Why does Abraham get told to sacrifice Isaac? Let’s plunge into the Deeper Waters and find out.
In Genesis 22, God calls Abraham to go and sacrifice his only son to Him. What is going on here? Nothing in the text has indicated that God accepts human sacrifices. Sure, the gods of Canaan and others do, but not YHWH. The fact that we see that should strike us right at the beginning. This is supremely out of character.
It’s interesting that this is one rare state where we don’t see Abraham giving some pushback, but we can assume there was some. If he gave pushback on every other incident, why not this one?
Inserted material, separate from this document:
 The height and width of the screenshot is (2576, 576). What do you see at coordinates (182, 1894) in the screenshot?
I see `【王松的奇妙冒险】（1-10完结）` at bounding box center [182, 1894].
What was it that was making this request so hard? Was it just the sacrifice of the son?
Isaac was the son of the promise. God has had a habit in Genesis of keeping His promises to Abraham. His wife wound up giving birth at 90 and he was there to witness the destruction of Sodom and Gomorrah. Nothing in the text then indicates Abraham was mentally ill. Being mentally ill doesn’t make a 90 year-old woman pregnant.
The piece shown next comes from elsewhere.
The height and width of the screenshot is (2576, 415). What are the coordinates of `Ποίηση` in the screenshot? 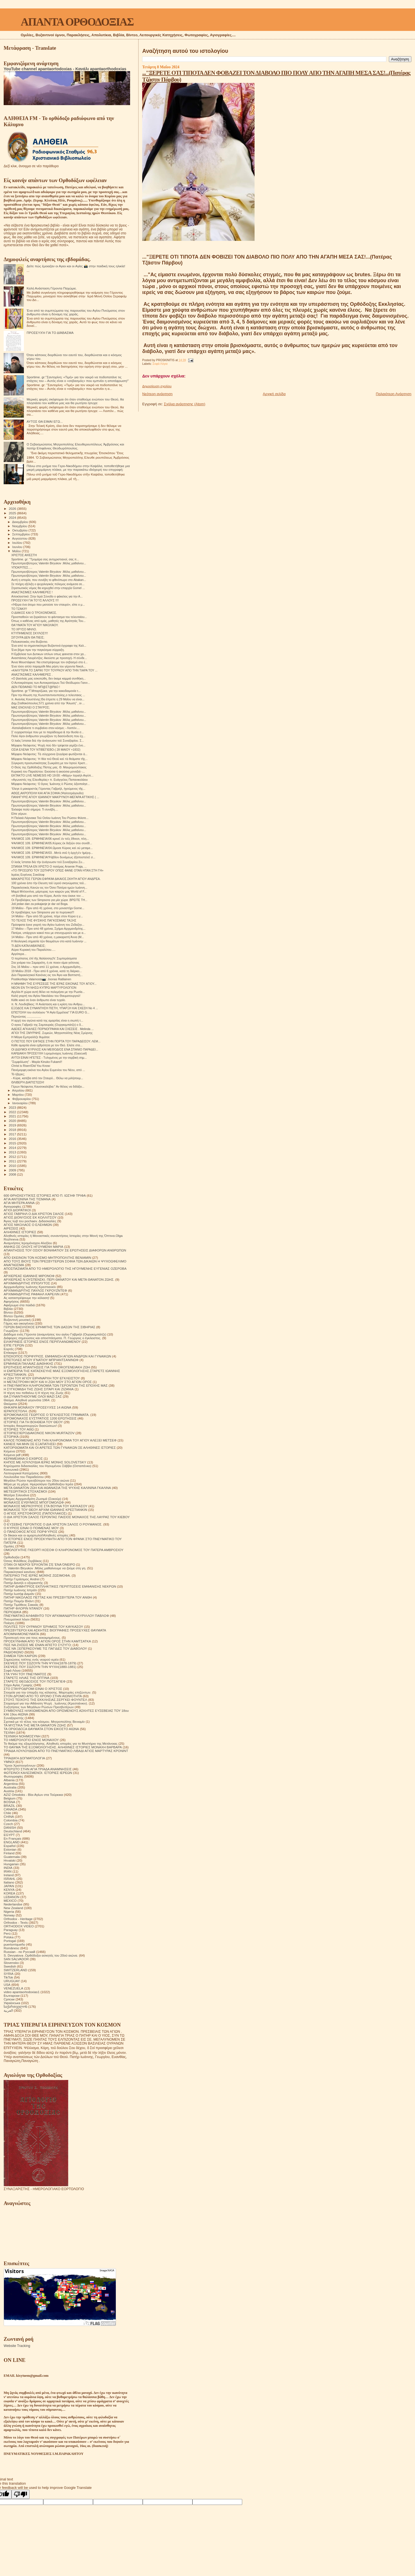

Isaac wasn’t just the son of Abraham. He was the promised son of Abraham. Abraham had been told that it was through Isaac that his offspring would be reckoned. Isaac would be the one through whom Abraham’s legacy would continue.
Kind of hard to do that if the son is dead.
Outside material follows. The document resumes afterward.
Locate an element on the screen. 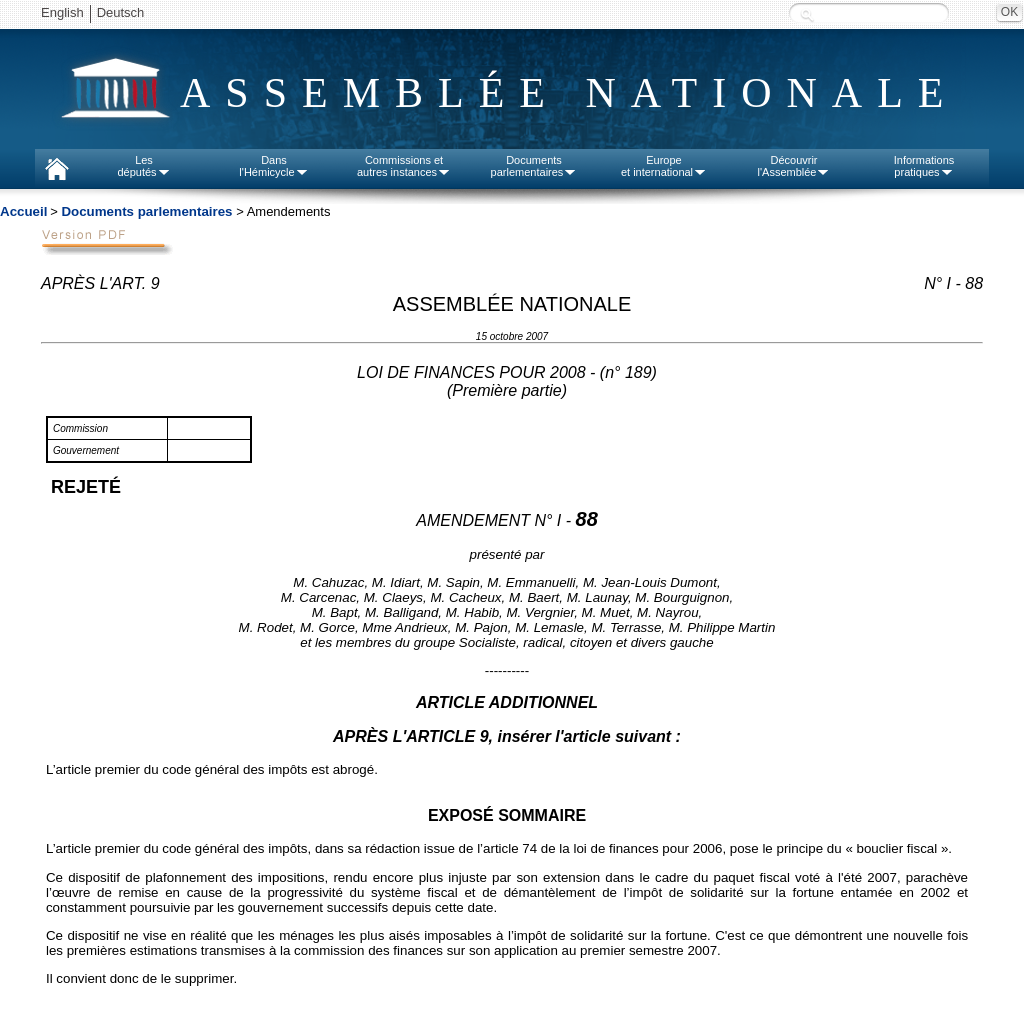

Nevertheless, Abraham does obey. Notice also what he tells his servants. He assures them that he and his boy will return to them. Abraham is confident even here that somehow, Isaac will be brought back.
Now what about Isaac? Was this child abuse? No. Isaac at this point would have been a strapping teenager with a Dad nearly 100 years older than he was. Had Isaac wanted to, he could have easily taken down Abraham in a fight. In our world, we often think of Isaac being psychologically scarred, but in his world, survival everyday was a part of life and death was always just around the corner. You could say Isaac would do this for an afterdeath experience, but at this point in Biblical history, very little if anything had been revealed about such a state.
We know the story. Abraham is about to sacrifice Isaac when the Angel of the Lord stops him, the Angel who I take to be an early appearance of Christ Himself, and tells him not to sacrifice Isaac and reveals a ram with his head in the thicket. (Yes. A male lamb with its head caught in thorns. That should sound familiar.) That ram is sacrificed.
Then the Angel says “Do not lay a hand on the boy,” he said. “Do not do anything to him. Now I know that you fear God, because you have not withheld from me your son, your only son.”
Was God ignorant of the state of Abraham’s heart?
Of course not. We already know through Scripture that God knows the hearts of men. God knew that Abraham’s descendants would be captives for 400 years in another year and mistreated there. The position that God doesn’t know the future would prove too much. Based on other events in Genesis, we would have to say God doesn’t know the present either, such as how many righteous people are in Sodom and Gomorrah or whether Adam had sinned or what was going on at Babel.
So what is going on? God is speaking in a way Abraham can relate to. He is not speaking to teach deep theology or metaphysics. What is going on is a review of sorts. Abraham had proven his faith to be true. He had proven that he believed God could even raise the dead, quite astounding at that point in time.
It is also a reminder of the faith we are to have. If Abraham can believe God can raise the dead even long before Jesus, how much more should we believe in what God can do after the resurrection? There is no reason none of us can have faith in God like Abraham had.